Task item: Copy every line of the records below that holds the word "incident".

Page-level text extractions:

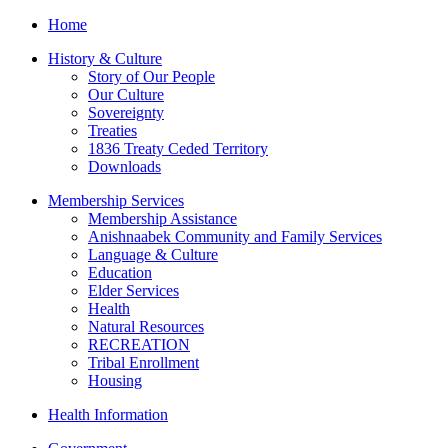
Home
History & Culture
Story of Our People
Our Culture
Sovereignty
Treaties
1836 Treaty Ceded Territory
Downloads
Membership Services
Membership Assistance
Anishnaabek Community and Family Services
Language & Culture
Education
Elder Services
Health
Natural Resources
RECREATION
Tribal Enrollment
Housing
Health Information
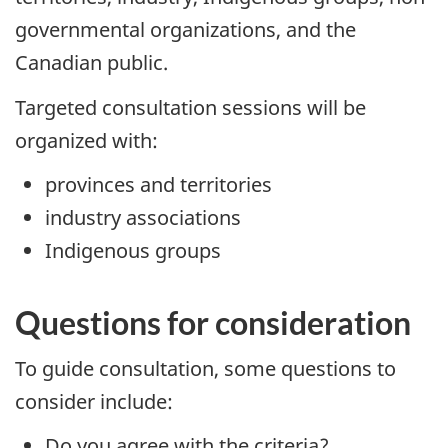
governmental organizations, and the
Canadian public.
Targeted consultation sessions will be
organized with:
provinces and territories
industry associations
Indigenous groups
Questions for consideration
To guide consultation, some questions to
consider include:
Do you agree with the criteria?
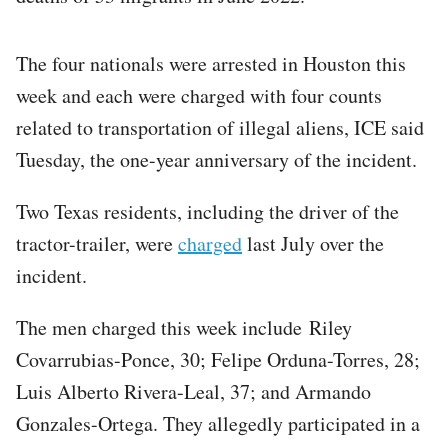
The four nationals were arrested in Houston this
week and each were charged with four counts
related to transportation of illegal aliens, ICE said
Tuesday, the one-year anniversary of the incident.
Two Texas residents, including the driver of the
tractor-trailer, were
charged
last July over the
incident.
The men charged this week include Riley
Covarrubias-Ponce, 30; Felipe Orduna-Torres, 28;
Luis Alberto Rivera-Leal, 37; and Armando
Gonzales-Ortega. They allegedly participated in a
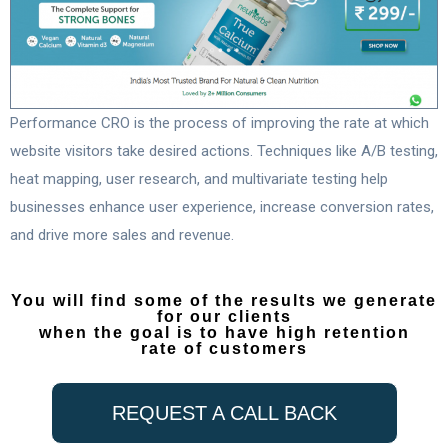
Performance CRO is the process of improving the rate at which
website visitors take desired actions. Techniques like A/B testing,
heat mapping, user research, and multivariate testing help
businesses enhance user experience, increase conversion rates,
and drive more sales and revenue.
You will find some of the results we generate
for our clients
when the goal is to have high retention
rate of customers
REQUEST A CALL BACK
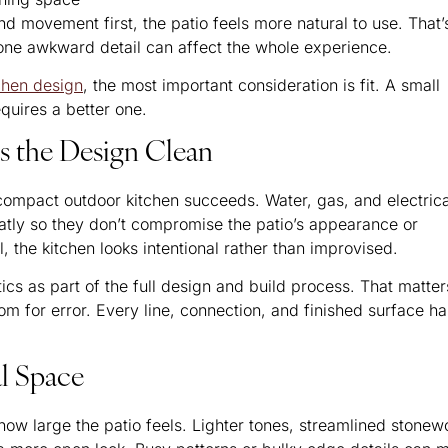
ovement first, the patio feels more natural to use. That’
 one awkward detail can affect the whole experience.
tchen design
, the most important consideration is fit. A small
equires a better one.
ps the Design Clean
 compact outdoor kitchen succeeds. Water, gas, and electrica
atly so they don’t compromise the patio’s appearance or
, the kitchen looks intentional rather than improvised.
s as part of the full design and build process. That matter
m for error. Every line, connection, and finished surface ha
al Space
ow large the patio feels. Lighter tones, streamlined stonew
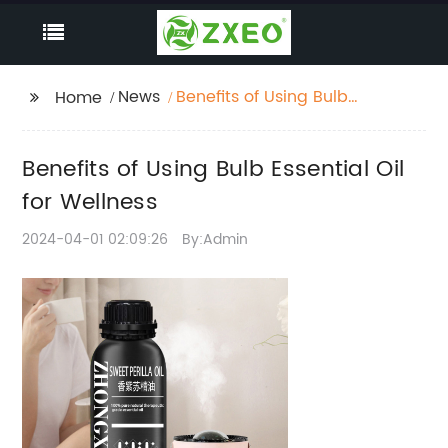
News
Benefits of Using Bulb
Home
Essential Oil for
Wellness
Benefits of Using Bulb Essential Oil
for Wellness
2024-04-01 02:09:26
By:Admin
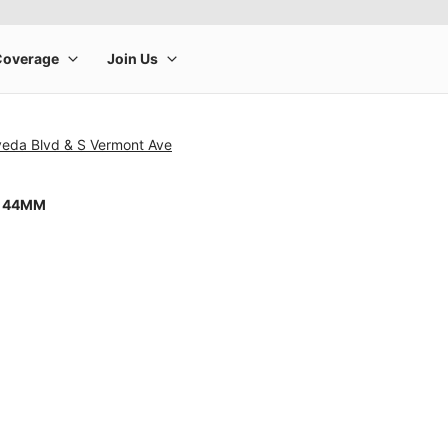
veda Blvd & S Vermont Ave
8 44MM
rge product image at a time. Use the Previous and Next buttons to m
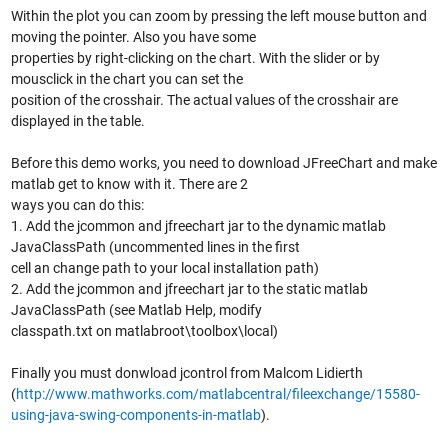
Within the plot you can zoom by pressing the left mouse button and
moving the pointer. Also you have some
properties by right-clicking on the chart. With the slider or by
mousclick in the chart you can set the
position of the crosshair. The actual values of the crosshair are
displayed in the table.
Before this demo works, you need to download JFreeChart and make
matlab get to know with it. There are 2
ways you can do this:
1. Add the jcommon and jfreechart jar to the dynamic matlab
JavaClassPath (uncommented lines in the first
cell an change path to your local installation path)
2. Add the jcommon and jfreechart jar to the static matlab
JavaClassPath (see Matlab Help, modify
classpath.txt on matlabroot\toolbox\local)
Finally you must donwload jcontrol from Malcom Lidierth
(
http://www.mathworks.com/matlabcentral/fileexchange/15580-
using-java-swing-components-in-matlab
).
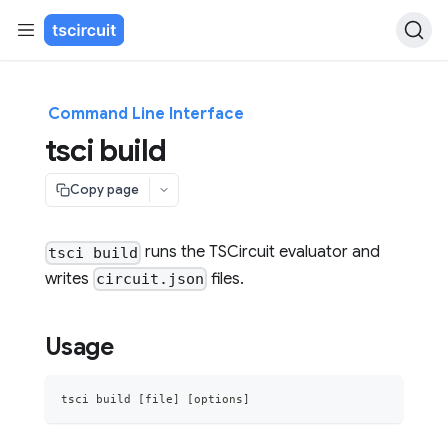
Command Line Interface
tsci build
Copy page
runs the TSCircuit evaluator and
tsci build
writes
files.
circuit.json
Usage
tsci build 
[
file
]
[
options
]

Reply:
Tuesday, the one-year anniversary of the incident.
incident.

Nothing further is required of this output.